--- Problem ---
Where does the word "Atrévete" occur in the data below? Copy each line that holds it.

--- Material to process ---
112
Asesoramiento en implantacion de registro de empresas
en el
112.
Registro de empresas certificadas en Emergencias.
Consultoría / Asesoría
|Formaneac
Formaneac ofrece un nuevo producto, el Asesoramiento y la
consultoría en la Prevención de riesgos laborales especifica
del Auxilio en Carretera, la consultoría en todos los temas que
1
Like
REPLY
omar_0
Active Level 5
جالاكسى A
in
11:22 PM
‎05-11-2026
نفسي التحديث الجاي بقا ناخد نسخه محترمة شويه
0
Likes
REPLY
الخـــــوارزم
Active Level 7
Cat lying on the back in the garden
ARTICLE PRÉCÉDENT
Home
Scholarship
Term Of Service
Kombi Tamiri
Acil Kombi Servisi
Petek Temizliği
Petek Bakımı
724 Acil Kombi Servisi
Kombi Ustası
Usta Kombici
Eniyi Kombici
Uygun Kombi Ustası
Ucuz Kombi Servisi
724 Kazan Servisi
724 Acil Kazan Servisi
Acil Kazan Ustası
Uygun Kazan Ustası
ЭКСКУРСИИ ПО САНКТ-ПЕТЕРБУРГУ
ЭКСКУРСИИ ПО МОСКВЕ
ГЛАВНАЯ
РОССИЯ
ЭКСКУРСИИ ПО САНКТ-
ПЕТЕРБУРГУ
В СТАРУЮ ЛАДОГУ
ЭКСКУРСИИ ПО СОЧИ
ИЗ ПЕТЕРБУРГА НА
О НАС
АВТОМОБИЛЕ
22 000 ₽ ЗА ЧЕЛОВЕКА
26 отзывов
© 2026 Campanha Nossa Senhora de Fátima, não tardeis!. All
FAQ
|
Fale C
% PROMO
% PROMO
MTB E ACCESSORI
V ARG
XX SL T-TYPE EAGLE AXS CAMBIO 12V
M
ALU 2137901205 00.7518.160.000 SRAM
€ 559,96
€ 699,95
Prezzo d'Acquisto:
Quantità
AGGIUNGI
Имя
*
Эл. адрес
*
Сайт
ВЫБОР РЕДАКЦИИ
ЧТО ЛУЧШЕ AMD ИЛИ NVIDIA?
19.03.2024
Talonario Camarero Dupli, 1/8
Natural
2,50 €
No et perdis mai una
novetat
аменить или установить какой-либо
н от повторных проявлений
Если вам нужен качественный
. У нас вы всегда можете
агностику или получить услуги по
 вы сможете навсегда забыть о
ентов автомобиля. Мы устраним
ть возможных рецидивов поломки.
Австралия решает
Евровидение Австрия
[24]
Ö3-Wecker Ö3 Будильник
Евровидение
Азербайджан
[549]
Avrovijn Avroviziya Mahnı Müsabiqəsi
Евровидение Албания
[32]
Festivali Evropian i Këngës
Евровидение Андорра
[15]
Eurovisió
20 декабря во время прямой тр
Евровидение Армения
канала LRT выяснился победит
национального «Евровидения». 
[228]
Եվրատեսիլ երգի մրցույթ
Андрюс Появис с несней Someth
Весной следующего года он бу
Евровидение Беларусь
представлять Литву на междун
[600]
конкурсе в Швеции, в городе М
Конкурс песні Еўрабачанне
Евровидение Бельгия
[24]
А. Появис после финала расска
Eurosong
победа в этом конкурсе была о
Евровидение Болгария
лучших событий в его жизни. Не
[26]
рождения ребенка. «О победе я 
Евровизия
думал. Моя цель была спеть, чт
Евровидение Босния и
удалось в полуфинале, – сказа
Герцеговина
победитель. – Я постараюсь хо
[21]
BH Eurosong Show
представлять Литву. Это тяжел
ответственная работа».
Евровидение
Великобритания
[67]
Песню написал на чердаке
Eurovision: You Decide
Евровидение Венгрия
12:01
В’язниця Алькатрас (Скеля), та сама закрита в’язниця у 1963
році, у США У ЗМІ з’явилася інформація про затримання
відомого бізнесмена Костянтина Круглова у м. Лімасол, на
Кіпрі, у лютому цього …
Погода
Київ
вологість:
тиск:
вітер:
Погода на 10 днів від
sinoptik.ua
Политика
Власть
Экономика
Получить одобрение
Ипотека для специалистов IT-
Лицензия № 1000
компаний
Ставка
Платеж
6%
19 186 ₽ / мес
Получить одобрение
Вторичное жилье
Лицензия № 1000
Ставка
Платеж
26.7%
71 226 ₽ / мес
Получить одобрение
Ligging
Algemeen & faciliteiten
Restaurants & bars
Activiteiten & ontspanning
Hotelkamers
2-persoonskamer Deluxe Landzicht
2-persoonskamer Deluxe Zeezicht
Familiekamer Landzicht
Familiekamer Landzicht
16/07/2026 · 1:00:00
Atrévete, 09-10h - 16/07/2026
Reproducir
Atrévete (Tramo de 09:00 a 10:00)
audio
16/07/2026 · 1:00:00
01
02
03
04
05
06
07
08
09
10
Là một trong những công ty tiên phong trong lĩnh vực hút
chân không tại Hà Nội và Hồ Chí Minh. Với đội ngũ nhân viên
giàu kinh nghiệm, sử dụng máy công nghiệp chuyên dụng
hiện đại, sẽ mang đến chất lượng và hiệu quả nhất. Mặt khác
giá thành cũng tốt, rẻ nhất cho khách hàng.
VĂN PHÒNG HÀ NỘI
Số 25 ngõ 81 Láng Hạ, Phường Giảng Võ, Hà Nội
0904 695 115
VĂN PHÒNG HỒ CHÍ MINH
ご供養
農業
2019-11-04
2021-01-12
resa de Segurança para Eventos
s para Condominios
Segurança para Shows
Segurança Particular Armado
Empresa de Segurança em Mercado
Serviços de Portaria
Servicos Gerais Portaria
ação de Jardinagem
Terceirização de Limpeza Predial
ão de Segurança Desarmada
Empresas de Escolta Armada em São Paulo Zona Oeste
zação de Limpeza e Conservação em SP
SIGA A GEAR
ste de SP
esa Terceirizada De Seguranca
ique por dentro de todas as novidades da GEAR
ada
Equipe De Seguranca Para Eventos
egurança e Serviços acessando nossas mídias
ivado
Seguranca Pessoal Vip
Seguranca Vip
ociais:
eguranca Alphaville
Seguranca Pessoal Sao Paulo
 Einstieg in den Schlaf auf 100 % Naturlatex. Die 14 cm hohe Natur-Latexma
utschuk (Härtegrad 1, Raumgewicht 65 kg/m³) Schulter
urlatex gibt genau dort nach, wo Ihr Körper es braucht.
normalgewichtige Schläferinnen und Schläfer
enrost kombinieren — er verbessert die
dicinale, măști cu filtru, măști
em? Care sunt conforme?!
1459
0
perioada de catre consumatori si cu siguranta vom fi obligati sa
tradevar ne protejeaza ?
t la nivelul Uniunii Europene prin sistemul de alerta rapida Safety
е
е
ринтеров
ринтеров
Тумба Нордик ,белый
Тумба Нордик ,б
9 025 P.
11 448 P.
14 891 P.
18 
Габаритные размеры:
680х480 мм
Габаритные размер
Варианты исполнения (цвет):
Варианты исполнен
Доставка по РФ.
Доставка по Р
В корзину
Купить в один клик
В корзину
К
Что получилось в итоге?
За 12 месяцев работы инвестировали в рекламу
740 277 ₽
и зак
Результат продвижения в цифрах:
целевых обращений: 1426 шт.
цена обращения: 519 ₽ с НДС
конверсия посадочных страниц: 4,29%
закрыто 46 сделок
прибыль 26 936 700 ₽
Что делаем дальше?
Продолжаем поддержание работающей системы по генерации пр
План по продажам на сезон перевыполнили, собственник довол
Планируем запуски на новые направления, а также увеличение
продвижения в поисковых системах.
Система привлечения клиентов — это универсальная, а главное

--- Response area ---
Atrévete, 09-10h - 16/07/2026
Atrévete (Tramo de 09:00 a 10:00)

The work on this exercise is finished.